About this task >>
Quote all of the data that follows exactly as written, skipping the images.

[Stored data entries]
►

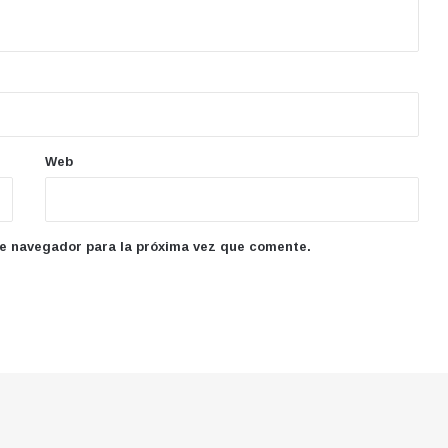
Web
te navegador para la próxima vez que comente.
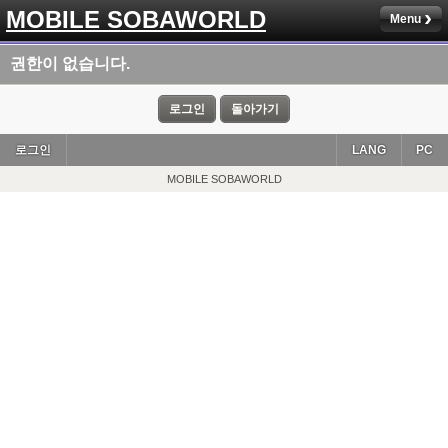
MOBILE SOBAWORLD
Menu
권한이 없습니다.
로그인
돌아가기
로그인
LANG
PC
MOBILE SOBAWORLD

◄

Answer to this problem >>
Web
te navegador para la próxima vez que comente.
MOBILE SOBAWORLD
Menu
권한이 없습니다.
로그인
돌아가기
로그인
LANG
PC
MOBILE SOBAWORLD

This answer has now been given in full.